Business B (20th Century)Agriculture

Ewen Waterman leaves Adelaide cinema scene to return to promoting his love of Australian wool to wider world

Ewen Waterman leaves Adelaide cinema scene to return to promoting his love of Australian wool to wider world
"Mr Wool", Ewen Waterman, with his wife Vera. 

Ewen Waterman in 1948 became the energetic South Australian promoter of wool to the world – after 20 years with his family’s Ozone cinema chain in Adelaide.

Although he went into the cinema business in 1911, Ewen’s father Hugh wanted all his sons qualified in a trade. Ewen Waterman in 1917 was sent jackerooing for four years before enrolling in a three-year wool-classing certificate course at the South Australian School of Mines and Industries.

Before gaining the  certificate in 1926, Waterman worked for wool broking firm Goldsbrough Mort classing large clips in South Australia and New South Wales. In 1928, Waterman joined the family Ozone Theatre business and became managing director in 1934 when his father retired.
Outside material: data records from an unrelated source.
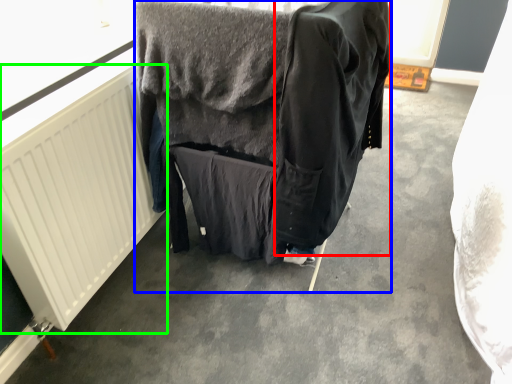 Question: Which object is the closest to the clothing (highlighted by a red box)? Choose among these: furniture (highlighted by a blue box) or radiator (highlighted by a green box).

Choices:
 (A) furniture
 (B) radiator

Answer: (A) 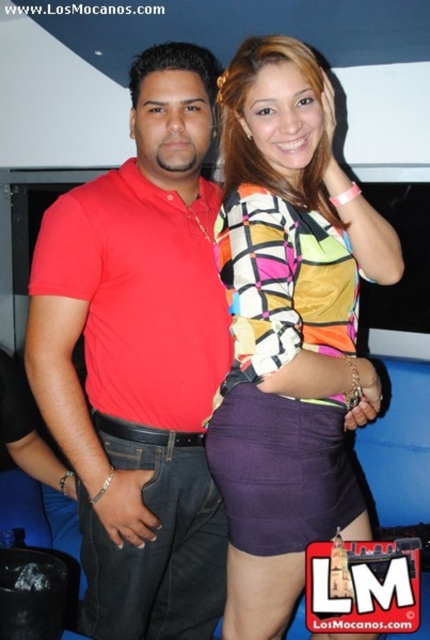 You are a photographer setting up for a group photo. You need to ensure that the matte red polo shirt at center and the purple satin skirt at center are visible in the frame. Given that your camera has a focal length of 50mm and a sensor size of 24x36mm, what is the minimum distance you should stand from the subjects to ensure both items are fully in focus?

The matte red polo shirt at center is 26.44 centimeters from the purple satin skirt at center. To ensure both are in focus, the photographer should maintain a distance greater than 2 meters from the subjects, as the depth of field at 50mm with a 24x36mm sensor can handle objects within 26.44 cm separation at that distance.

You are standing in a room and see the matte red polo shirt at center. If you want to reach it in 2 seconds, what is the minimum speed you need to move at?

The distance between the matte red polo shirt at center and the viewer is 3.95 feet. To cover this distance in 2 seconds, you would need to move at a minimum speed of approximately 1.975 feet per second.

You are standing in front of the image and want to describe the position of the matte red polo shirt at center. What are its coordinates?

The matte red polo shirt at center is located at point coordinates (141, 358). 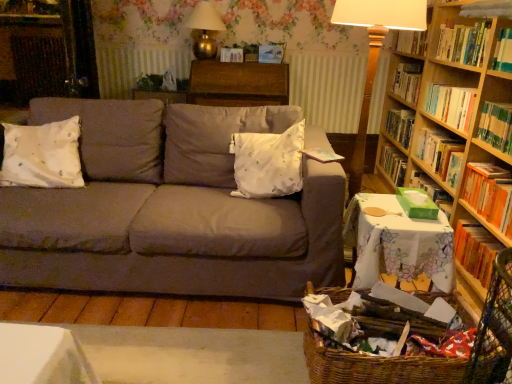 Identify the location of free spot in front of hardcover book at center, which ranks as the 1th paperback book in left-to-right order. (227, 63). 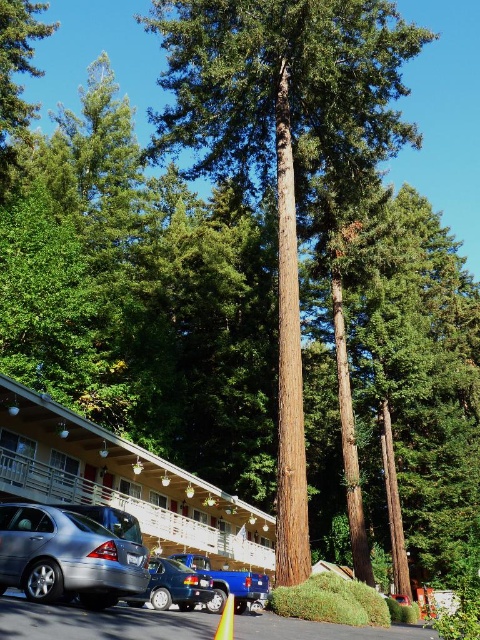 You are standing in front of the brown rough textured tree at center and want to place the yellow reflective plastic traffic cone at lower center in a visible spot for hikers. Based on the scene, is the traffic cone currently positioned behind or in front of the tree?

The yellow reflective plastic traffic cone at lower center is behind the brown rough textured tree at center, so it might be obstructed and not easily visible to hikers.

You are a photographer planning to take a photo of the white matte hotel at lower left and the metallic blue sedan at lower center. Since you want both objects to be clearly visible in the frame, which object should you focus on to ensure proper focus given their sizes?

The white matte hotel at lower left has a larger size compared to the metallic blue sedan at lower center, so you should focus on the white matte hotel at lower left to ensure proper focus as it takes up more space in the frame.

You are standing in the middle of the forest path and see the white matte hotel at lower left and the yellow reflective plastic traffic cone at lower center. Which object is closer to you?

The white matte hotel at lower left is closer to you because it is further to the viewer than the yellow reflective plastic traffic cone at lower center. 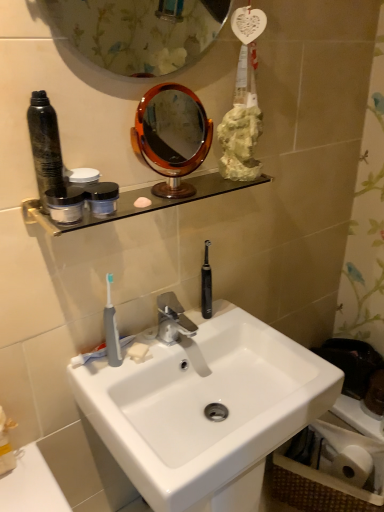 Question: From the image's perspective, relative to white matte soap at sink, is clear glass shelf at upper center above or below?

Choices:
 (A) above
 (B) below

Answer: (A)

Question: Looking at the image, does clear glass shelf at upper center seem bigger or smaller compared to white matte soap at sink?

Choices:
 (A) big
 (B) small

Answer: (A)

Question: Estimate the real-world distances between objects in this image. Which object is closer to the metallic black canister at left?

Choices:
 (A) white matte soap at sink
 (B) amber glass mirror at upper center
 (C) black rubber toothbrush at center, the 2th toothbrush when ordered from front to back
 (D) white matte toilet tissue paper at lower right
 (E) silver metallic faucet at center

Answer: (E)

Question: Which is farther from the black rubber toothbrush at center, the 2th toothbrush from the left?

Choices:
 (A) silver metallic faucet at center
 (B) matte black jar at upper center, which is the 2th coffee cup from left to right
 (C) white glossy sink at center
 (D) clear glass shelf at upper center
 (E) matte black jar at upper left, the 1th coffee cup positioned from the left

Answer: (E) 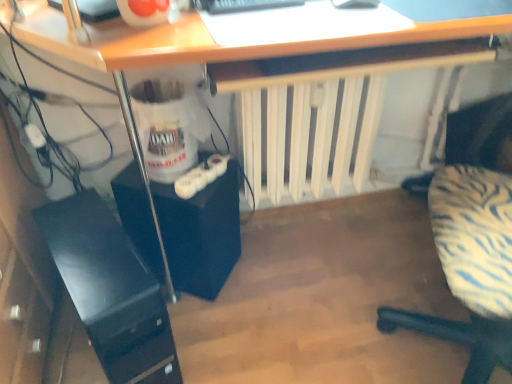 What is the approximate height of zebra-patterned fabric chair at right?

The height of zebra-patterned fabric chair at right is 39.10 inches.

In order to face zebra-patterned fabric chair at right, should I rotate leftwards or rightwards?

Turn right approximately 32.509 degrees to face it.

This screenshot has width=512, height=384. What do you see at coordinates (201, 233) in the screenshot? I see `black matte computer tower at lower left, the second computer tower in the left-to-right sequence` at bounding box center [201, 233].

The height and width of the screenshot is (384, 512). Find the location of `black glossy computer tower at lower left, which is the first computer tower in left-to-right order`. black glossy computer tower at lower left, which is the first computer tower in left-to-right order is located at coordinates (111, 290).

Between black glossy computer tower at lower left, which is the second computer tower from right to left, and white matte radiator at center, which one has larger width?

black glossy computer tower at lower left, which is the second computer tower from right to left, is wider.

Does black glossy computer tower at lower left, which is the first computer tower in left-to-right order, appear on the right side of white matte radiator at center?

Incorrect, black glossy computer tower at lower left, which is the first computer tower in left-to-right order, is not on the right side of white matte radiator at center.

How distant is black glossy computer tower at lower left, which is the second computer tower from right to left, from white matte radiator at center?

black glossy computer tower at lower left, which is the second computer tower from right to left, and white matte radiator at center are 63.68 centimeters apart from each other.

Which is in front, black glossy computer tower at lower left, which is the first computer tower in left-to-right order, or white matte radiator at center?

black glossy computer tower at lower left, which is the first computer tower in left-to-right order, is in front.

Is white matte radiator at center surrounding black matte computer tower at lower left, the second computer tower in the left-to-right sequence?

No, black matte computer tower at lower left, the second computer tower in the left-to-right sequence, is not surrounded by white matte radiator at center.

Considering the sizes of objects white matte radiator at center and black matte computer tower at lower left, the second computer tower in the left-to-right sequence, in the image provided, who is bigger, white matte radiator at center or black matte computer tower at lower left, the second computer tower in the left-to-right sequence,?

white matte radiator at center.

How different are the orientations of white matte radiator at center and black matte computer tower at lower left, the second computer tower in the left-to-right sequence, in degrees?

The facing directions of white matte radiator at center and black matte computer tower at lower left, the second computer tower in the left-to-right sequence, are 49.9 degrees apart.

Is white matte radiator at center at the left side of black matte computer tower at lower left, the 1th computer tower viewed from the right?

No, white matte radiator at center is not to the left of black matte computer tower at lower left, the 1th computer tower viewed from the right.

Is point (326, 128) farther from camera compared to point (413, 186)?

No, it is in front of (413, 186).

Can you tell me how much white matte radiator at center and zebra-patterned fabric chair at right differ in facing direction?

There is a 116-degree angle between the facing directions of white matte radiator at center and zebra-patterned fabric chair at right.

Are white matte radiator at center and zebra-patterned fabric chair at right far apart?

white matte radiator at center is actually quite close to zebra-patterned fabric chair at right.

Can you confirm if white matte radiator at center is positioned to the right of zebra-patterned fabric chair at right?

No.

In the image, is black matte computer tower at lower left, the second computer tower in the left-to-right sequence, positioned in front of or behind black glossy computer tower at lower left, which is the first computer tower in left-to-right order?

black matte computer tower at lower left, the second computer tower in the left-to-right sequence, is positioned farther from the viewer than black glossy computer tower at lower left, which is the first computer tower in left-to-right order.

In terms of height, does black matte computer tower at lower left, the 1th computer tower viewed from the right, look taller or shorter compared to black glossy computer tower at lower left, which is the first computer tower in left-to-right order?

Clearly, black matte computer tower at lower left, the 1th computer tower viewed from the right, is shorter compared to black glossy computer tower at lower left, which is the first computer tower in left-to-right order.

Which object is positioned more to the right, black matte computer tower at lower left, the 1th computer tower viewed from the right, or black glossy computer tower at lower left, which is the first computer tower in left-to-right order?

black matte computer tower at lower left, the 1th computer tower viewed from the right.

From the image's perspective, is black matte computer tower at lower left, the second computer tower in the left-to-right sequence, above black glossy computer tower at lower left, which is the first computer tower in left-to-right order?

Yes.

What's the angular difference between black matte computer tower at lower left, the 1th computer tower viewed from the right, and zebra-patterned fabric chair at right's facing directions?

165 degrees separate the facing orientations of black matte computer tower at lower left, the 1th computer tower viewed from the right, and zebra-patterned fabric chair at right.

Do you think black matte computer tower at lower left, the 1th computer tower viewed from the right, is within zebra-patterned fabric chair at right, or outside of it?

black matte computer tower at lower left, the 1th computer tower viewed from the right, is located beyond the bounds of zebra-patterned fabric chair at right.

Where is `chair above the black matte computer tower at lower left, the 1th computer tower viewed from the right (from the image's perspective)`? This screenshot has height=384, width=512. chair above the black matte computer tower at lower left, the 1th computer tower viewed from the right (from the image's perspective) is located at coordinates (460, 338).

Who is shorter, black matte computer tower at lower left, the 1th computer tower viewed from the right, or zebra-patterned fabric chair at right?

With less height is black matte computer tower at lower left, the 1th computer tower viewed from the right.

Between black glossy computer tower at lower left, which is the second computer tower from right to left, and black matte computer tower at lower left, the 1th computer tower viewed from the right, which one is positioned behind?

black matte computer tower at lower left, the 1th computer tower viewed from the right, is behind.

Would you say black glossy computer tower at lower left, which is the second computer tower from right to left, contains black matte computer tower at lower left, the second computer tower in the left-to-right sequence?

No.

Which is more to the right, black glossy computer tower at lower left, which is the first computer tower in left-to-right order, or black matte computer tower at lower left, the 1th computer tower viewed from the right?

black matte computer tower at lower left, the 1th computer tower viewed from the right.

Between point (438, 328) and point (254, 143), which one is positioned behind?

Point (254, 143)

Considering their positions, is zebra-patterned fabric chair at right located in front of or behind white matte radiator at center?

zebra-patterned fabric chair at right is positioned closer to the viewer than white matte radiator at center.

Where is `radiator on the right of black glossy computer tower at lower left, which is the first computer tower in left-to-right order`? radiator on the right of black glossy computer tower at lower left, which is the first computer tower in left-to-right order is located at coordinates [266, 140].

From the image's perspective, which computer tower is the 1st one below the white matte radiator at center? Please provide its 2D coordinates.

[(201, 233)]

Considering their positions, is black glossy computer tower at lower left, which is the first computer tower in left-to-right order, positioned closer to white matte radiator at center than zebra-patterned fabric chair at right?

zebra-patterned fabric chair at right.

From the image, which object appears to be farther from white matte radiator at center, zebra-patterned fabric chair at right or black matte computer tower at lower left, the 1th computer tower viewed from the right?

zebra-patterned fabric chair at right.

When comparing their distances from black glossy computer tower at lower left, which is the second computer tower from right to left, does white matte radiator at center or zebra-patterned fabric chair at right seem further?

Based on the image, zebra-patterned fabric chair at right appears to be further to black glossy computer tower at lower left, which is the second computer tower from right to left.

Looking at the image, which one is located closer to black glossy computer tower at lower left, which is the first computer tower in left-to-right order, zebra-patterned fabric chair at right or black matte computer tower at lower left, the 1th computer tower viewed from the right?

Based on the image, black matte computer tower at lower left, the 1th computer tower viewed from the right, appears to be nearer to black glossy computer tower at lower left, which is the first computer tower in left-to-right order.

Based on their spatial positions, is zebra-patterned fabric chair at right or black glossy computer tower at lower left, which is the first computer tower in left-to-right order, closer to white matte radiator at center?

The object closer to white matte radiator at center is zebra-patterned fabric chair at right.

Looking at the image, which one is located further to zebra-patterned fabric chair at right, white matte radiator at center or black glossy computer tower at lower left, which is the second computer tower from right to left?

black glossy computer tower at lower left, which is the second computer tower from right to left, lies further to zebra-patterned fabric chair at right than the other object.

When comparing their distances from black glossy computer tower at lower left, which is the second computer tower from right to left, does white matte radiator at center or black matte computer tower at lower left, the second computer tower in the left-to-right sequence, seem further?

white matte radiator at center is positioned further to the anchor black glossy computer tower at lower left, which is the second computer tower from right to left.

From the image, which object appears to be nearer to zebra-patterned fabric chair at right, black matte computer tower at lower left, the 1th computer tower viewed from the right, or black glossy computer tower at lower left, which is the second computer tower from right to left?

black matte computer tower at lower left, the 1th computer tower viewed from the right, lies closer to zebra-patterned fabric chair at right than the other object.

The image size is (512, 384). Identify the location of radiator positioned between zebra-patterned fabric chair at right and black matte computer tower at lower left, the second computer tower in the left-to-right sequence, from near to far. (266, 140).

Locate an element on the screen. computer tower between black glossy computer tower at lower left, which is the first computer tower in left-to-right order, and zebra-patterned fabric chair at right is located at coordinates (201, 233).

The height and width of the screenshot is (384, 512). In order to click on radiator between black glossy computer tower at lower left, which is the second computer tower from right to left, and zebra-patterned fabric chair at right from left to right in this screenshot , I will do `click(266, 140)`.

Identify the location of computer tower between black glossy computer tower at lower left, which is the first computer tower in left-to-right order, and white matte radiator at center, in the horizontal direction. The image size is (512, 384). (201, 233).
Waterman resigned as chairman of Waterman Brothers Ltd and associated companies in 1948 after being appointed Australia’s member of the London-based International Wool Secretariat (IWS). He was elected chairman in 1952. He also was elected chairman of the IWS’s equivalent in the Unites States of America, the Wool Bureau Inc. and vice-president of the International Wool Textile Organisation.

Waterman travelled widely for the International Wool Secretariat that, by 1953, was represented in at least 14 countries, including in Japan and Germany. Charged with promoting the use of wool throughout the world, Waterman saw ten and a half million bales of wool accumulated during wartime eliminated in half the time expected.

Cutting a dapper figure in Savile Row suits while at the International Wool Secretariat  Regent Street, London, office, Waterman as “Mr Wool” was always optimistic about the wool industry. He shunned synthetic fibres and even blends and saw “as much chance of finding a substitute for wool as . . . of producing a synthetic herring”.

In 1955. Waterman returned to take up practical sheep farming on Blackwood Park, a 1273-acre property near Strathalbyn in South Australia. He stayed involved in the wool industry as the commonwealth member of the Australian Wool Bureau (later board) 1955-63, advising the Australian government on factors affecting the wool industry and representing Australia at international conferences on wool promotion and research. In 1966-7, he chaired the Australian wool industry conference.

Waterman also held directorships in media, textile fabrication and marketing bodies, and in the pastoral industry. In 1957, he was appointed chairman of the South Australian board of Elder Smith & Co. Ltd (later Elder Smith Goldsbrough Mort). He was also chairman of the Onkaparinga Woollen Co. Ltd and Felt & Textiles of Australia Ltd, and served on the boards of BEA Motors, News Ltd, and Southern Television Corporation – as well as community and charitable interests.

In 1974-75, Waterman concentrated on his Aberdeen Angus stud and pure merino flock on Blackwood Park, delighting in classing the fine-merino fleeces himself.

*Information from Roger André, "Waterman, Sir Ewen McIntyre (1901–1982)", Australian Dictionary of Biography, National Centre of Biography, Australian National University.